### Your assignment
Transcribe, without alteration, the line that includes "보유현황을 통해서 확인하실 수 있습니다." and each line after it until the records end, omitting all that precede it.

(Supplied material)

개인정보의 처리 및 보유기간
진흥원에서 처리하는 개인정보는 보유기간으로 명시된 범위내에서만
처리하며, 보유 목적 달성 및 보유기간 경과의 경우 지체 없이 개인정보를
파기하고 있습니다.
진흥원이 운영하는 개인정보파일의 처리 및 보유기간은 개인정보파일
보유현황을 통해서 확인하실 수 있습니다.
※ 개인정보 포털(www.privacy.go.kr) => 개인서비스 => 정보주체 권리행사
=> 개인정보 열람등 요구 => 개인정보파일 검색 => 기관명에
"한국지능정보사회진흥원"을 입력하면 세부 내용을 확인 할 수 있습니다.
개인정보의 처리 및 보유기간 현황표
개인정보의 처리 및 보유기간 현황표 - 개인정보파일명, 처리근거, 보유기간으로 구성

(End Supplied material)

### Solution to this task
보유현황을 통해서 확인하실 수 있습니다.
※ 개인정보 포털(www.privacy.go.kr) => 개인서비스 => 정보주체 권리행사
=> 개인정보 열람등 요구 => 개인정보파일 검색 => 기관명에
"한국지능정보사회진흥원"을 입력하면 세부 내용을 확인 할 수 있습니다.
개인정보의 처리 및 보유기간 현황표
개인정보의 처리 및 보유기간 현황표 - 개인정보파일명, 처리근거, 보유기간으로 구성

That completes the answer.